Description of the task:
Write out, exactly and only, the lines that run from the top of the records to the line with "Ремонт без задержек — необходимые". Include both ends; exclude pictures.

**** Provided data

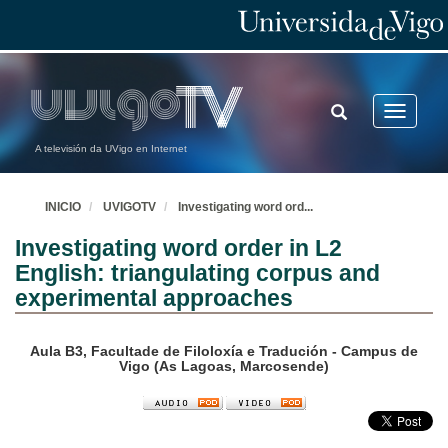
TOGGLE
Toggle
SEARCH
navigatio
A televisión da UVigo en Internet
INICIO
UVIGOTV
Investigating word ord
...
Investigating word order in L2
English: triangulating corpus and
experimental approaches
Aula B3, Facultade de Filoloxía e Tradución - Campus de
Vigo (As Lagoas, Marcosende)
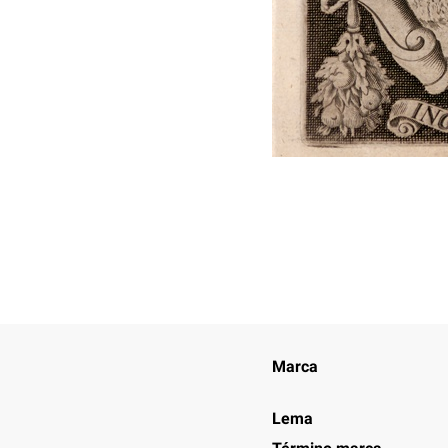
Marca
Lema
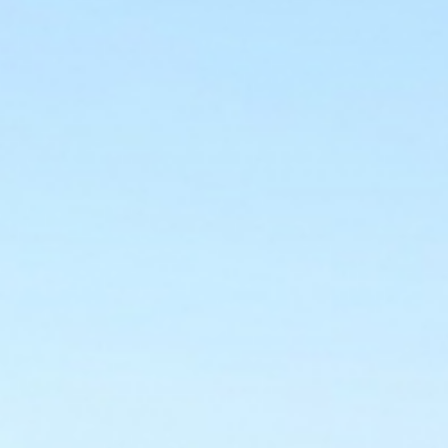
Hotel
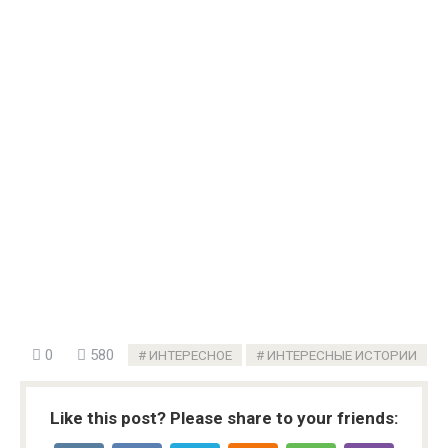
0
580
ИНТЕРЕСНОЕ
ИНТЕРЕСНЫЕ ИСТОРИИ
Like this post? Please share to your friends:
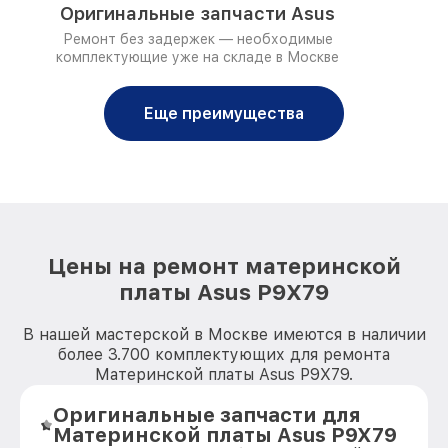
Оригинальные запчасти Asus
Ремонт без задержек — необходимые
комплектующие уже на складе в Москве
Еще преимущества
Цены на ремонт материнской
платы Asus P9X79
В нашей мастерской в Москве имеются в наличии
более 3.700 комплектующих для ремонта
Материнской платы Asus P9X79.
Оригинальные запчасти для
Материнской платы Asus P9X79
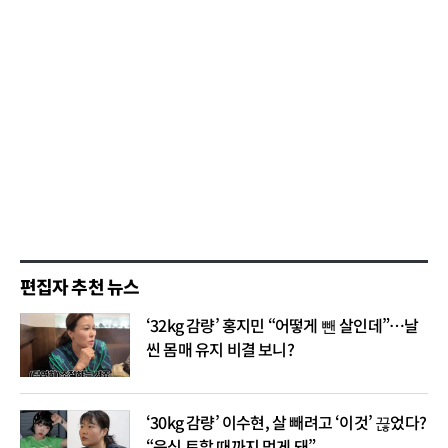
편집자 추천 뉴스
‘32kg 감량’ 홍지민 “어떻게 뺀 살인데”…날
씬 몸매 유지 비결 보니?
‘30kg 감량’ 이수현, 살 빼려고 ‘이것’ 끊었다?
“음식 토할 때까지 먹게 돼”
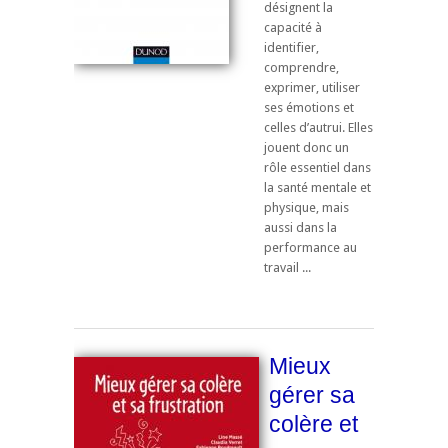
désignent la
capacité à
identifier,
comprendre,
exprimer, utiliser
ses émotions et
celles d’autrui. Elles
jouent donc un
rôle essentiel dans
la santé mentale et
physique, mais
aussi dans la
performance au
travail ...
Mieux
gérer sa
colère et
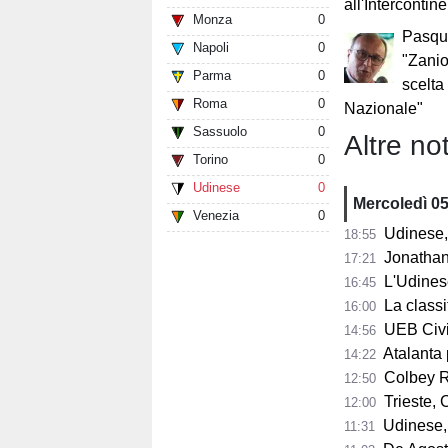
all'Intercontin
Monza
0
Pasqu
Napoli
0
"Zanio
Parma
0
scelta
Roma
0
Nazionale"
Sassuolo
0
Altre not
Torino
0
Udinese
0
Mercoledì 0
Venezia
0
Udinese, 
18:55
Jonathan Mil
17:21
L'Udines
16:45
La classifi
16:00
UEB Cividale, 
14:56
Atalanta pr
14:22
Colbey Ro
12:50
Trieste, C
12:00
Udinese, m
11:31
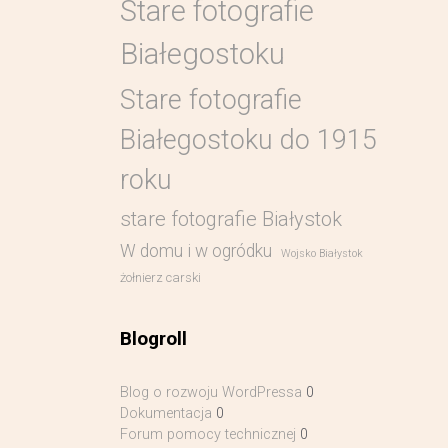
Stare fotografie
Białegostoku
Stare fotografie
Białegostoku do 1915
roku
stare fotografie Białystok
W domu i w ogródku
Wojsko Białystok
żołnierz carski
Blogroll
Blog o rozwoju WordPressa
0
Dokumentacja
0
Forum pomocy technicznej
0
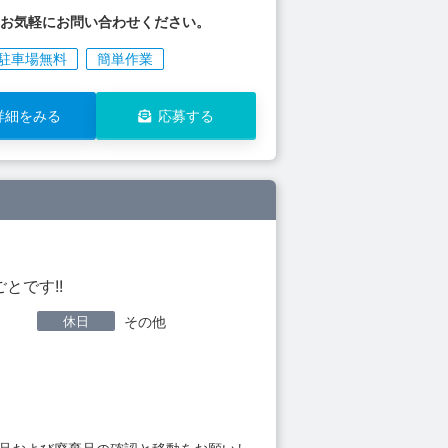
はお気軽にお問い合わせください。
駐車場無料
簡単作業
詳細をみる
応募する
とです!!
休日
その他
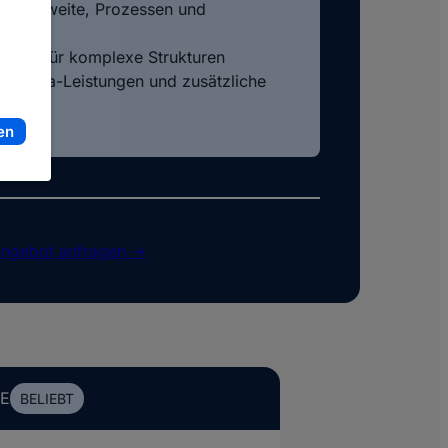
 Reichweite, Prozessen und
gkeit für komplexe Strukturen
m Media-Leistungen und zusätzliche
en
ngebot anfragen ->
NE
BELIEBT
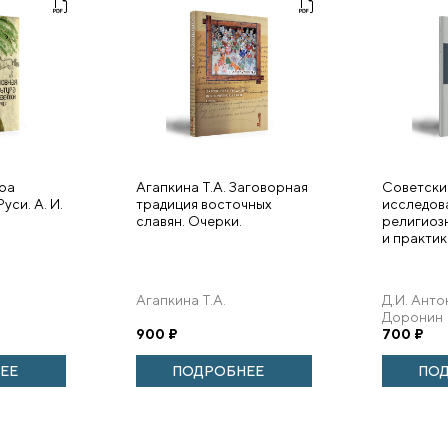
ура
Агапкина Т.А. Заговорная
Советски
уси. А. И.
традиция восточных
исследов
славян. Очерки.
религиоз
и практик
Агапкина Т.А.
Д.И. Анто
Доронин
900
₽
700
₽
ЕЕ
ПОДРОБНЕЕ
ПО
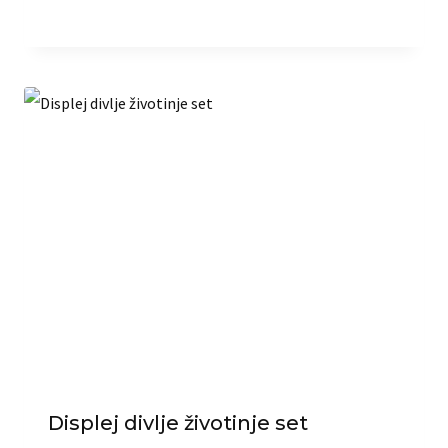
Displej divlje životinje set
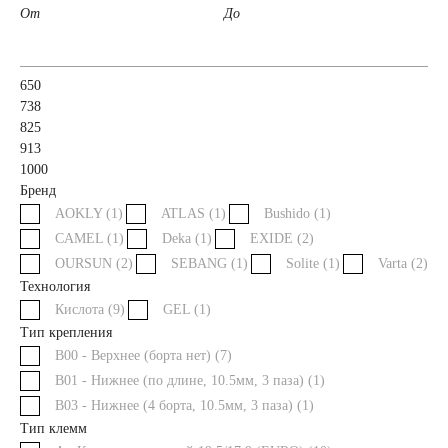
От
До
71 А/ч
72 А/ч
650
74 А/ч
75 А/ч
738
825
913
77 А/ч
78 А/ч
1000
Бренд
80 А/ч
82 А/ч
AOKLY (
1
)
ATLAS (
1
)
Bushido (
1
)
CAMEL (
1
)
Deka (
1
)
EXIDE (
2
)
OURSUN (
84 А/ч
2
)
SEBANG (
85 А/ч
1
)
Solite (
1
)
Varta (
2
)
Технология
Кислота (
9
)
GEL (
1
)
90 А/ч
92 А/ч
Тип крепления
B00 - Верхнее (борта нет) (
7
)
95 А/ч
96 А/ч
B01 - Нижнее (по длине, 10.5мм, 3 паза) (
1
)
B03 - Нижнее (4 борта, 10.5мм, 3 паза) (
1
)
Тип клемм
98 А/ч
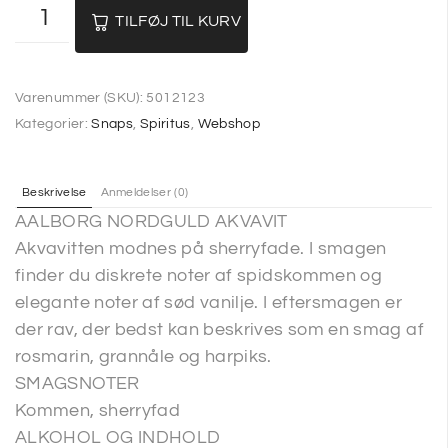
TILFØJ TIL KURV
Varenummer (SKU):
5012123
Kategorier:
Snaps
,
Spiritus
,
Webshop
Beskrivelse
Anmeldelser (0)
AALBORG NORDGULD AKVAVIT
Akvavitten modnes på sherryfade. I smagen
finder du diskrete noter af spidskommen og
elegante noter af sød vanilje. I eftersmagen er
der rav, der bedst kan beskrives som en smag af
rosmarin, grannåle og harpiks.
SMAGSNOTER
Kommen, sherryfad
ALKOHOL OG INDHOLD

********

Solution below:
TOGGLE
Toggle
SEARCH
navigatio
A televisión da UVigo en Internet
INICIO
UVIGOTV
Investigating word ord
...
Investigating word order in L2
English: triangulating corpus and
experimental approaches
Aula B3, Facultade de Filoloxía e Tradución - Campus de
Vigo (As Lagoas, Marcosende)
Marca
Lema
Hotel
0
580
ИНТЕРЕСНОЕ
ИНТЕРЕСНЫЕ ИСТОРИИ
Like this post? Please share to your friends:
Оригинальные запчасти Asus
Ремонт без задержек — необходимые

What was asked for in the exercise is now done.